Here is the situation:

Host server (HOST-1) has 4 physical adapters, adapters 0,1,2,3 –

Adapter 0 is reserved for communicating with the host and has a static IP assigned (192.168.1.11).

Adapters 1-3 are bridged to Hyper-V, and can be configured in hyper-v with static IP addresses for VM-1 (192.168.1.101), VM-2(192.168.1.102), and VM-3 (192.168.1.103).

However, still show up as network adapters for the host computer. Should these (on HOST-1) be configured with the same static IP as the VMs they refer to? This seems to cause confusion for my DNS server, who wants to talk to HOST-1 on the same IP addresses (.11,.101,.102,and .103).

I then assigned dynamic addresses to the adapters on HOST-1, which worked 2 out of three times, except that now I have DHCP entries for HOST-1 on three IPs where it should not exist.

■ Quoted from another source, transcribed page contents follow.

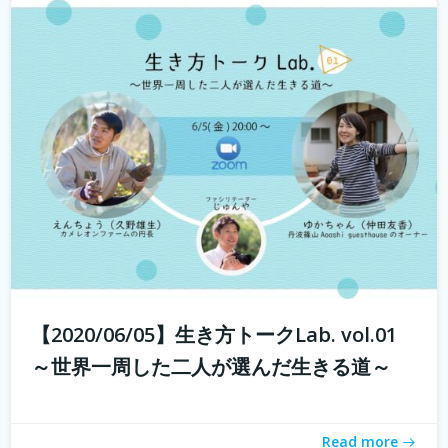
若年人口の減少に直面する地域では学校の統廃合が相次
ぎ、廃校が増加しています。 その中で、丹波市でカフェ・
ベーカリーを営む市島製パン研究所のオーナー 三澤さん
が現在進行中で丹波市青垣町にある旧遠坂小学校を廃校利
活用させ、地域活性させるプロジェ...
続きを読む
【2020/06/05】生き方トークLab. vol.01
～世界一周した二人が選んだ生きる道～
Read more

Is there a clean way to tell HOST-1 to ignore the three adapters that are bridged to the VMs? I tried unbinding them on HOST-1, but that caused the bridging to stop working.

One of my concerns is that I have another 7-10 host machines to set up, and if each has roughly the same adapter setup, it would create ~30 "ghost" DHCP and related DNS entries, and I'm trying to demonstrate the ease of using VMs, not the complexity :).

Am I just missing something simple here? I'm running Server 2008 R2 on a 2008 R2 domain, so there are no backward compatibility considerations

Best Answer

If you've created an external virtual switch bound to those NICs then you shouldn't have TCP/IP bound to those NICs unless you check the box "allow management operating system to share this network adapter", which it sounds like you didn't do and don't want if you have a dedicated NIC for the Host communication. It sounds like you enabled TCP/IP on those NICs, which you should disable. Those NICs should not have an ip address for the Host, the only thing that should be bound to those NICs is the "Hyper-V Extensible Virtual Switch" component.

Please post a screenshot of the virtual switch configuration for one of those virtual switches and post screenshots of the NIC properties for the accompanying NIC.